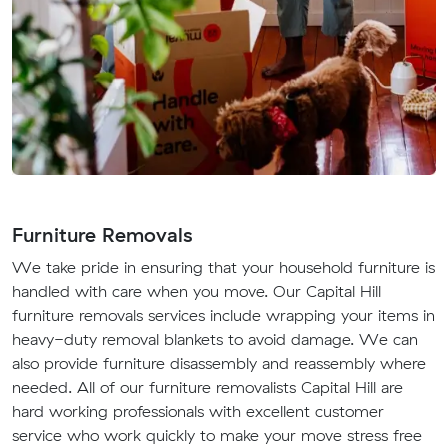
Furniture Removals
We take pride in ensuring that your household furniture is
handled with care when you move. Our Capital Hill
furniture removals services include wrapping your items in
heavy-duty removal blankets to avoid damage. We can
also provide furniture disassembly and reassembly where
needed. All of our furniture removalists Capital Hill are
hard working professionals with excellent customer
service who work quickly to make your move stress free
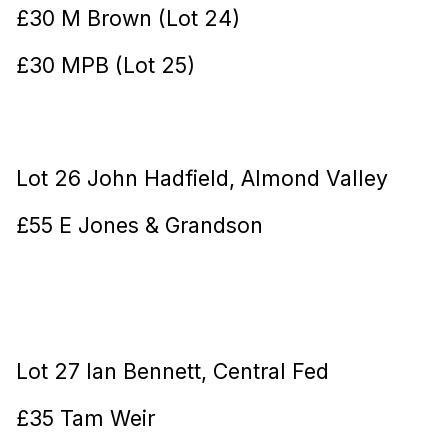
£30 M Brown (Lot 24)
£30 MPB (Lot 25)
Lot 26 John Hadfield, Almond Valley
£55 E Jones & Grandson
Lot 27 Ian Bennett, Central Fed
£35 Tam Weir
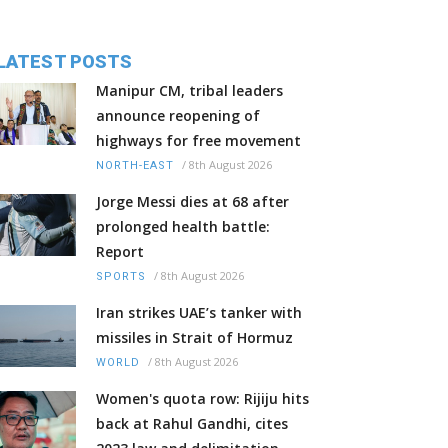
LATEST POSTS
Manipur CM, tribal leaders
announce reopening of
highways for free movement
/
8th August 2026
NORTH-EAST
Jorge Messi dies at 68 after
prolonged health battle:
Report
/
8th August 2026
SPORTS
Iran strikes UAE’s tanker with
missiles in Strait of Hormuz
/
8th August 2026
WORLD
Women's quota row: Rijiju hits
back at Rahul Gandhi, cites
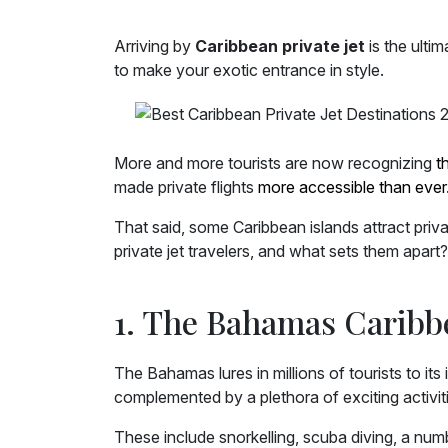
Arriving by
Caribbean private jet
is the ulti
to make your exotic entrance in style.
More and more tourists are now recognizing
t
made private flights
more accessible than ever
That said, some Caribbean islands attract priv
private jet travelers, and what sets them apart
1. The Bahamas Caribbe
The Bahamas lures in millions of tourists to it
complemented by a plethora of exciting activiti
These include snorkelling, scuba diving, a nu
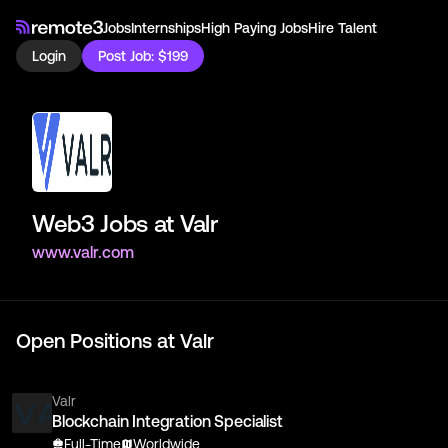
Jobs
Internships
High Paying Jobs
Hire Talent
Login
Post Job: $199
Web3 Jobs at
Valr
www.valr.com
Open Positions at
Valr
Valr
Blockchain Integration Specialist
Full-Time
Worldwide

*-*-*

> **TASK OBJECTIVE**: Images are to be omitted; everything else in the records is to be transcribed exactly.

> **SOLVED EXERCISE**:
Furniture Removals
We take pride in ensuring that your household furniture is
handled with care when you move. Our Capital Hill
furniture removals services include wrapping your items in
heavy-duty removal blankets to avoid damage. We can
also provide furniture disassembly and reassembly where
needed. All of our furniture removalists Capital Hill are
hard working professionals with excellent customer
service who work quickly to make your move stress free
£30 M Brown (Lot 24)
£30 MPB (Lot 25)
Lot 26 John Hadfield, Almond Valley
£55 E Jones & Grandson
Lot 27 Ian Bennett, Central Fed
£35 Tam Weir
LATEST POSTS
Manipur CM, tribal leaders
announce reopening of
highways for free movement
/
8th August 2026
NORTH-EAST
Jorge Messi dies at 68 after
prolonged health battle:
Report
/
8th August 2026
SPORTS
Iran strikes UAE’s tanker with
missiles in Strait of Hormuz
/
8th August 2026
WORLD
Women's quota row: Rijiju hits
back at Rahul Gandhi, cites
Arriving by
Caribbean private jet
is the ulti
to make your exotic entrance in style.
More and more tourists are now recognizing
t
made private flights
more accessible than ever
That said, some Caribbean islands attract priv
private jet travelers, and what sets them apart
1. The Bahamas Caribbe
The Bahamas lures in millions of tourists to it
complemented by a plethora of exciting activiti
These include snorkelling, scuba diving, a nu
Jobs
Internships
High Paying Jobs
Hire Talent
Login
Post Job: $199
Web3 Jobs at
Valr
www.valr.com
Open Positions at
Valr
Valr
Blockchain Integration Specialist
Full-Time
Worldwide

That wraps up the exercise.